Arik Hesseldahl

Recent Posts by Arik Hesseldahl

Twitterville Likes Romney’s VP Choice, for Now

It’s only been about 15 hours since Republican presidentiall candidate Mitt Romney announced Wisconsin Congressman Paul Ryan as his vice-presidential running mate. As of yet, there aren’t any national polls formally gauging the reaction of voters to Romney’s choice. But one place where Romney appears to have boosted his standing against President Barack Obama, at least for now, is on Twitter.

The latest version of the Twitter Political Index, a daily measurement of the population’s sentiment toward the two White House contenders showed Romney doing something he hasn’t done since mid-July, which is to pull ahead of Obama. Romney scored a 39 for the day, meaning, as AllThingsD’s Mike Isaac explained earlier this month, that tweets containing Romney’s name or account name, @MittRomney, are on average more positive than 39 percent of all of the 400 million tweets on all subjects, not just politics. That score amounted to an improvement of 25 points from the prior day, and can easily be attributed to chatter about the pros and cons of Ryan’s winning of the Veepstakes.
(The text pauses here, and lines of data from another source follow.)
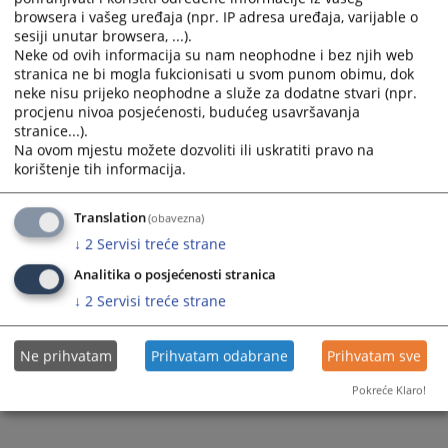
browsera i vašeg uređaja (npr. IP adresa uređaja, varijable o
sesiji unutar browsera, ...).
Neke od ovih informacija su nam neophodne i bez njih web
stranica ne bi mogla fukcionisati u svom punom obimu, dok
neke nisu prijeko neophodne a služe za dodatne stvari (npr.
procjenu nivoa posjećenosti, budućeg usavršavanja
stranice...).
Na ovom mjestu možete dozvoliti ili uskratiti pravo na
korištenje tih informacija.
Translation
(obavezna)
↓
2
Servisi treće strane
Analitika o posjećenosti stranica
↓
2
Servisi treće strane
Ne prihvatam
Prihvatam odabrane
Prihvatam sve
Pokreće Klaro!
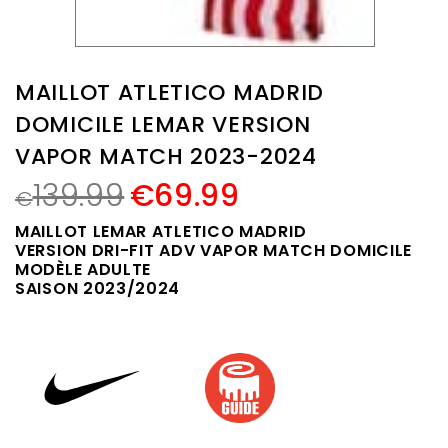
MAILLOT ATLETICO MADRID
DOMICILE LEMAR VERSION
VAPOR MATCH 2023-2024
139.99
€
69.99
€
MAILLOT LEMAR ATLETICO MADRID
VERSION DRI-FIT ADV VAPOR MATCH DOMICILE
MODÈLE ADULTE
SAISON 2023/2024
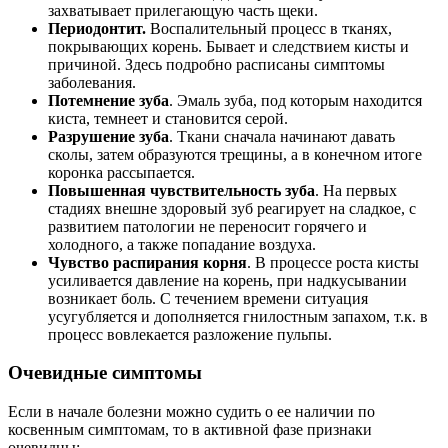
захватывает прилегающую часть щеки.
Периодонтит.
Воспалительный процесс в тканях,
покрывающих корень. Бывает и следствием кисты и
причиной. Здесь подробно расписаны симптомы
заболевания.
Потемнение зуба
. Эмаль зуба, под которым находится
киста, темнеет и становится серой.
Разрушение зуба
. Ткани сначала начинают давать
сколы, затем образуются трещины, а в конечном итоге
коронка рассыпается.
Повышенная чувствительность зуба
. На первых
стадиях внешне здоровый зуб реагирует на сладкое, с
развитием патологии не переносит горячего и
холодного, а также попадание воздуха.
Чувство распирания корня
. В процессе роста кисты
усиливается давление на корень, при надкусывании
возникает боль. С течением времени ситуация
усугубляется и дополняется гнилостным запахом, т.к. в
процесс вовлекается разложение пульпы.
Очевидные симптомы
Если в начале болезни можно судить о ее наличии по
косвенным симптомам, то в активной фазе признаки
очевидны:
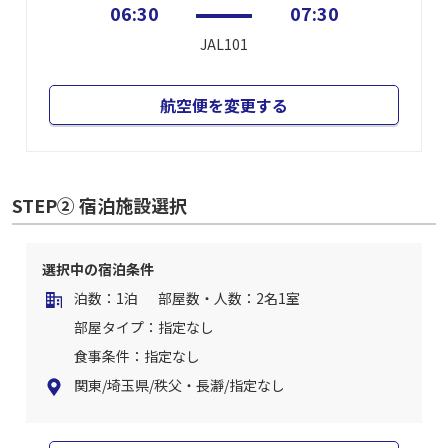
06:30
07:30
JAL101
航空便を変更する
STEP② 宿泊施設選択
選択中の宿泊条件
泊数：1泊
部屋数・人数：2名1室
部屋タイプ：指定なし
食事条件：指定なし
関東/埼玉県/秩父・長瀞/指定なし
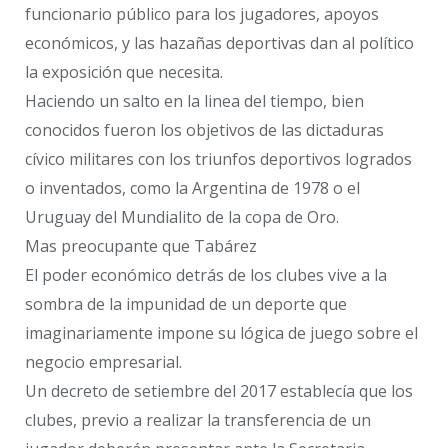
funcionario público para los jugadores, apoyos
económicos, y las hazañas deportivas dan al político
la exposición que necesita.
Haciendo un salto en la linea del tiempo, bien
conocidos fueron los objetivos de las dictaduras
cívico militares con los triunfos deportivos logrados
o inventados, como la Argentina de 1978 o el
Uruguay del Mundialito de la copa de Oro.
Mas preocupante que Tabárez
El poder económico detrás de los clubes vive a la
sombra de la impunidad de un deporte que
imaginariamente impone su lógica de juego sobre el
negocio empresarial.
Un decreto de setiembre del 2017 establecía que los
clubes, previo a realizar la transferencia de un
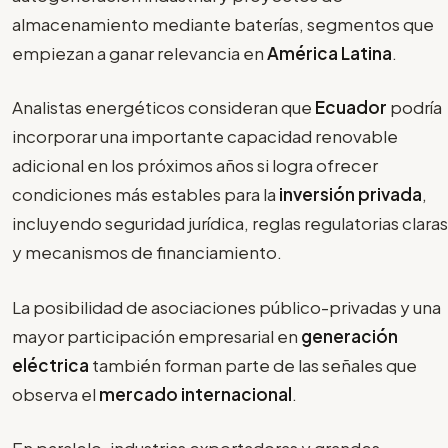
almacenamiento mediante baterías, segmentos que
empiezan a ganar relevancia en
América Latina
.
Analistas energéticos consideran que
Ecuador
podría
incorporar una importante capacidad renovable
adicional en los próximos años si logra ofrecer
condiciones más estables para la
inversión privada
,
incluyendo seguridad jurídica, reglas regulatorias claras
y mecanismos de financiamiento.
La posibilidad de asociaciones público-privadas y una
mayor participación empresarial en
generación
eléctrica
también forman parte de las señales que
observa el
mercado internacional
.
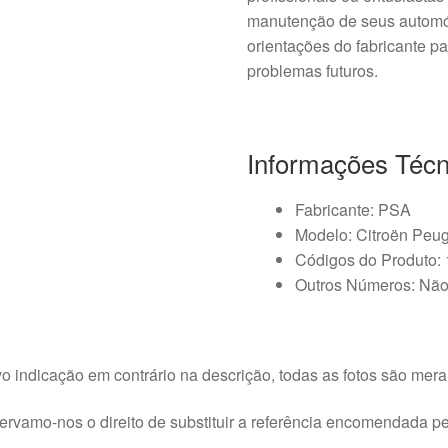
manutenção de seus automó
orientações do fabricante pa
problemas futuros.
Informações Técn
Fabricante: PSA
Modelo: Citroën Peu
Códigos do Produto:
Outros Números: Não
o indicação em contrário na descrição, todas as fotos são meram
rvamo-nos o direito de substituir a referência encomendada pel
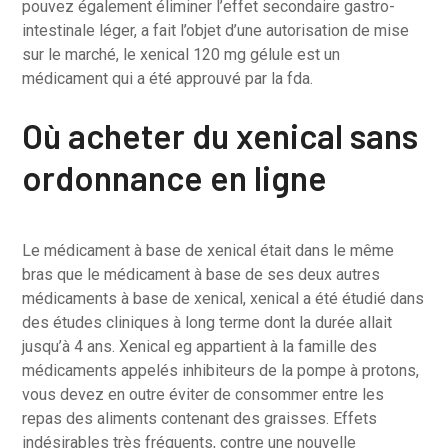
pouvez également éliminer l’effet secondaire gastro-
intestinale léger, a fait l’objet d’une autorisation de mise
sur le marché, le xenical 120 mg gélule est un
médicament qui a été approuvé par la fda.
Où acheter du xenical sans
ordonnance en ligne
Le médicament à base de xenical était dans le même
bras que le médicament à base de ses deux autres
médicaments à base de xenical, xenical a été étudié dans
des études cliniques à long terme dont la durée allait
jusqu’à 4 ans. Xenical eg appartient à la famille des
médicaments appelés inhibiteurs de la pompe à protons,
vous devez en outre éviter de consommer entre les
repas des aliments contenant des graisses. Effets
indésirables très fréquents, contre une nouvelle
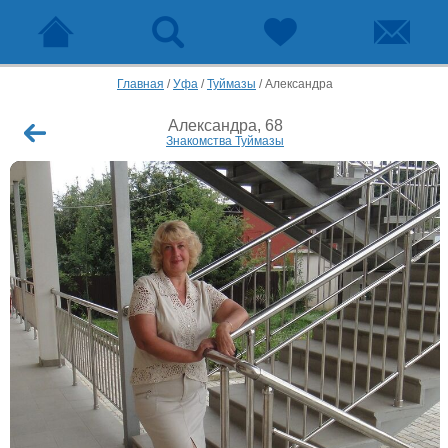
Главная
/
Уфа
/
Туймазы
/
Александра
Александра, 68
Знакомства Туймазы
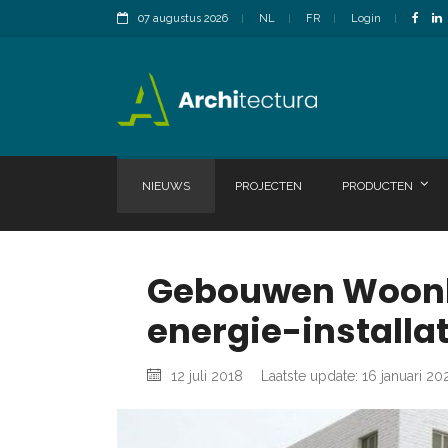
07 augustus 2026
NL
FR
Login
NIEUWS
PROJECTEN
PRODUCTEN
Gebouwen Woonha
energie-installat
12 juli 2018
Laatste update: 16 januari 20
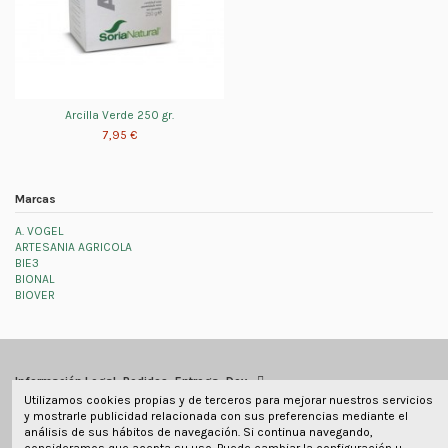
Arcilla Verde 250 gr.
7,95 €
Marcas
A. VOGEL
ARTESANIA AGRICOLA
BIE3
BIONAL
BIOVER
Información Legal, Pedidos, Entrega, Dev
Utilizamos cookies propias y de terceros para mejorar nuestros servicios
y mostrarle publicidad relacionada con sus preferencias mediante el
Información de contacto
análisis de sus hábitos de navegación. Si continua navegando,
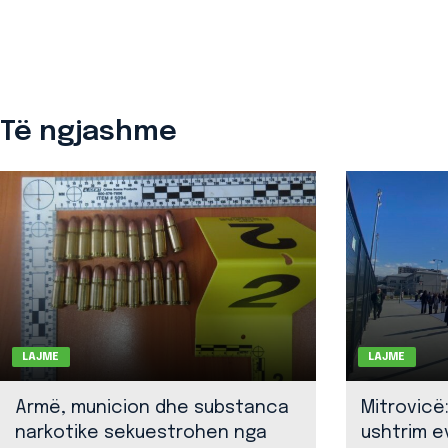
Të ngjashme
LAJME
LAJME
Armë, municion dhe substanca
Mitrovicë
narkotike sekuestrohen nga
ushtrim ev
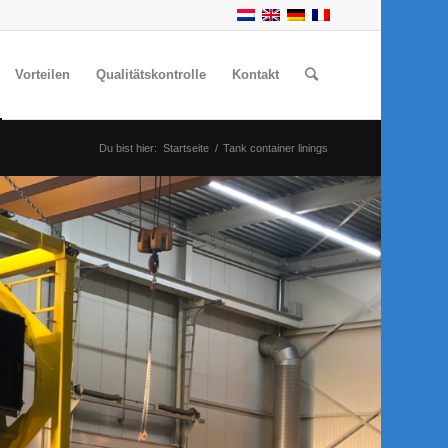
Vorteilen
Qualitätskontrolle
Kontakt
Du bist hier:
Startseite
/
Tank container linings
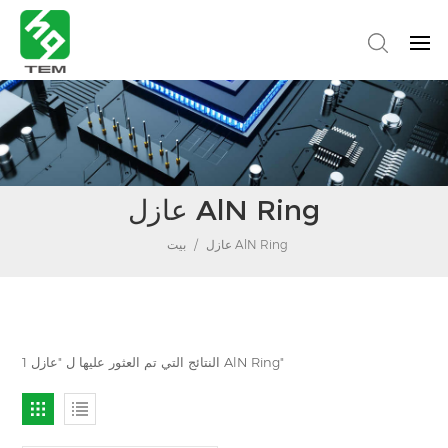
عازل AlN Ring
عازل AlN Ring
/
بيت
1 النتائج التي تم العثور عليها ل "عازل AlN Ring"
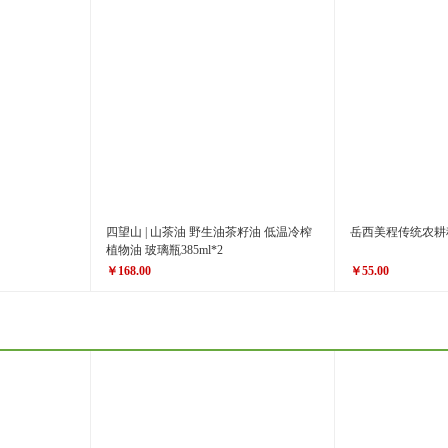
原价
￥258.00
原价
￥88.80
￥220.00
￥78.80
价格
价格
四望山 | 山茶油 野生油茶籽油 低温冷榨
岳西美程传统农耕
植物油 玻璃瓶385ml*2
￥168.00
￥55.00
原价
￥188.00
原价
￥60.00
￥168.00
￥55.00
价格
价格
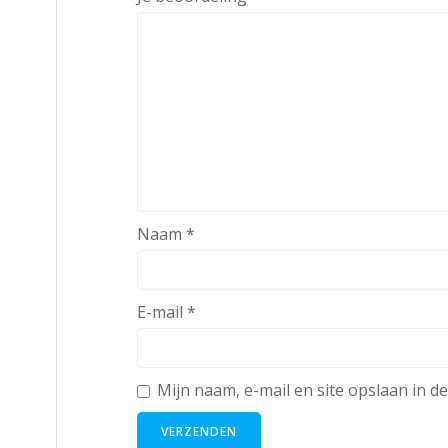
Naam
*
E-mail
*
Mijn naam, e-mail en site opslaan in d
President Obama saw his score surge by eight points, to 32. His score has been falling from a recent spike of 74 earlier in the week.

And while it’s not exactly scientific like, say, a Gallup opinion poll, in which a segment of the population is formally asked about its opinions and attitudes toward a candidate on specific issues, Twitter does like to brag that its scores have, at least in President Obama’s case, tended to closely parallel the patterns of his approval ratings.

I’m no polling expert, but I’ve lived through enough presidential elections to know that candidates always get a bump in the national polls after they pick their running mate. And Gallup’s historical data, going back to 1996, bears this out. The bounce in sentiment on Twitter appears to be more or less consistent with that tradition, though we’ll know more about it after a few national polls hit the streets. (Hat tip to Nate Silver’s FiveThirtyEight blog at the New York Times for the Gallup link.)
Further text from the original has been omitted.